TASK GOAL -
In the entries that follow, find every line containing "main" and copy it.

(Structured page parsing data)
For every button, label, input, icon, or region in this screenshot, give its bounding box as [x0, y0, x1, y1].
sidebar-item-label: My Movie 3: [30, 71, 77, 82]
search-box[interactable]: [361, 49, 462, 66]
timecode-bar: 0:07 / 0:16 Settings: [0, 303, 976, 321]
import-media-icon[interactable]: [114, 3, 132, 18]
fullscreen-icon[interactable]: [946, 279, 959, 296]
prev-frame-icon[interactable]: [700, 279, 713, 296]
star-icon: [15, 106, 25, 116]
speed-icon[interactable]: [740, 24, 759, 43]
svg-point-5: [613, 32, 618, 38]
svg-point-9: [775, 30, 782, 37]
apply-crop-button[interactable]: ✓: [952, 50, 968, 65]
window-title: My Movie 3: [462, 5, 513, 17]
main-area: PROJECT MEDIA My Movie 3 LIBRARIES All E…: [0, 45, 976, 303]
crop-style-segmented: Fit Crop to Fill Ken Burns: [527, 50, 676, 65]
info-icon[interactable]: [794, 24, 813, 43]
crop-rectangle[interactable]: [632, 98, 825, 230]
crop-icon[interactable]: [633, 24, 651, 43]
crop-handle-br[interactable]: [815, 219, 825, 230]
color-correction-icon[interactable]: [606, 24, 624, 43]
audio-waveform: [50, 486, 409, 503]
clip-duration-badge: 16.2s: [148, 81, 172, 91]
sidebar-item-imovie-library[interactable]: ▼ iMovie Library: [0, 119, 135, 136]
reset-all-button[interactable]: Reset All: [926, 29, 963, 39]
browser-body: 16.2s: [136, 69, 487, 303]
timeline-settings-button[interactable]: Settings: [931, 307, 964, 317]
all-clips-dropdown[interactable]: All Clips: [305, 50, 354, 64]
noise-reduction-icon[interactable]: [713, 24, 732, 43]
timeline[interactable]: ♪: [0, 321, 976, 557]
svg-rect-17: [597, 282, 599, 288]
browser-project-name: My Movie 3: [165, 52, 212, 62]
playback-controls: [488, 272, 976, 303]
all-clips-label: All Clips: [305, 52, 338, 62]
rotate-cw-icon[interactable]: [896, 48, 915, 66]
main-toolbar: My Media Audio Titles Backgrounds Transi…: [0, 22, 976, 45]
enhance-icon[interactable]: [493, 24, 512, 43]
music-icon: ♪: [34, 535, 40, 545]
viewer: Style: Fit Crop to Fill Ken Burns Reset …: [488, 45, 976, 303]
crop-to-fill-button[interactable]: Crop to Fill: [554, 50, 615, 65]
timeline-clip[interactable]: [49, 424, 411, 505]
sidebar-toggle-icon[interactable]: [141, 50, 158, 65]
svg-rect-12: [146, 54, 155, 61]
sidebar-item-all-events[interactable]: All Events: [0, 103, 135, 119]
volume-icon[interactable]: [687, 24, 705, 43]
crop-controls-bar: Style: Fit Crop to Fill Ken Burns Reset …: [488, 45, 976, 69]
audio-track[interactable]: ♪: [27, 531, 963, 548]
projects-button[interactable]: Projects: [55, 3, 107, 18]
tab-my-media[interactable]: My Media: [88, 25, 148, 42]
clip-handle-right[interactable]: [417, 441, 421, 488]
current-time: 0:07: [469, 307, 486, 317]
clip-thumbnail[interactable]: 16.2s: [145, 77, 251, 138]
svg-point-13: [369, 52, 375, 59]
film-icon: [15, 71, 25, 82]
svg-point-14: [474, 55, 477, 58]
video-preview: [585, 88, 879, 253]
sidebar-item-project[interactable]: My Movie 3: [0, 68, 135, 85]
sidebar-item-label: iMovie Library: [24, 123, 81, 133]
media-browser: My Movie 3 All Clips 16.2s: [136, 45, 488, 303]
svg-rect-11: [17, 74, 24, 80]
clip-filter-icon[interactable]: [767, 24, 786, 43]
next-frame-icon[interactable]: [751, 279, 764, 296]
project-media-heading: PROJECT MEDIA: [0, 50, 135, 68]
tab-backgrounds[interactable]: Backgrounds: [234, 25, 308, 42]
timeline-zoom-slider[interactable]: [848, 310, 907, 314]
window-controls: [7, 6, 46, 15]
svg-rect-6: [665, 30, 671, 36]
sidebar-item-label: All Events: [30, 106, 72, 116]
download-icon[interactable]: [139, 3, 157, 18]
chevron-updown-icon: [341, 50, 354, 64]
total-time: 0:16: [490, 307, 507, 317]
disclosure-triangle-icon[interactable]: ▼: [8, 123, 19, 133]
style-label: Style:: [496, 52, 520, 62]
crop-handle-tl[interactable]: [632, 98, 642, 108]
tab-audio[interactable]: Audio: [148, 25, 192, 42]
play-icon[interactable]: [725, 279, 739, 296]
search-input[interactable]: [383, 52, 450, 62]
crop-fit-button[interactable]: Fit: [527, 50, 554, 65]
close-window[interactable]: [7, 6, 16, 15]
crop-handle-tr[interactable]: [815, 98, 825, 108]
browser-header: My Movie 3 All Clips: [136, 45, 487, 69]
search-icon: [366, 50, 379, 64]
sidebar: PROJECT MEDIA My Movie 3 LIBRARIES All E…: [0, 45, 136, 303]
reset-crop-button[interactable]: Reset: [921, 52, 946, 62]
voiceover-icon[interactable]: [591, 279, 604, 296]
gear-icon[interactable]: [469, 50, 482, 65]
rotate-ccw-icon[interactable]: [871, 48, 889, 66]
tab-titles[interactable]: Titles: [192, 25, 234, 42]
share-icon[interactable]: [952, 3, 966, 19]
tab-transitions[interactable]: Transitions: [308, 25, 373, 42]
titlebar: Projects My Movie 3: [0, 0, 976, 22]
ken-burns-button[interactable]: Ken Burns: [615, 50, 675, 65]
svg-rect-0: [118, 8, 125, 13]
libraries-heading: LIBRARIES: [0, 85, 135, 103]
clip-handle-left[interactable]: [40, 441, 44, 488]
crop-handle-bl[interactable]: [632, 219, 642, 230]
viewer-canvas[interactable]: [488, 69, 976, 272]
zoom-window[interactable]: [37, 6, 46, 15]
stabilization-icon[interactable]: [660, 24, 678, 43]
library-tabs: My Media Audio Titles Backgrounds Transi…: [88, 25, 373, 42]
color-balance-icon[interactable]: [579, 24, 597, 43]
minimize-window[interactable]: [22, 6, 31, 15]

OUTPUT FOR THIS TASK -
main-area: PROJECT MEDIA My Movie 3 LIBRARIES All E…: [0, 45, 976, 303]
main-toolbar: My Media Audio Titles Backgrounds Transi…: [0, 22, 976, 45]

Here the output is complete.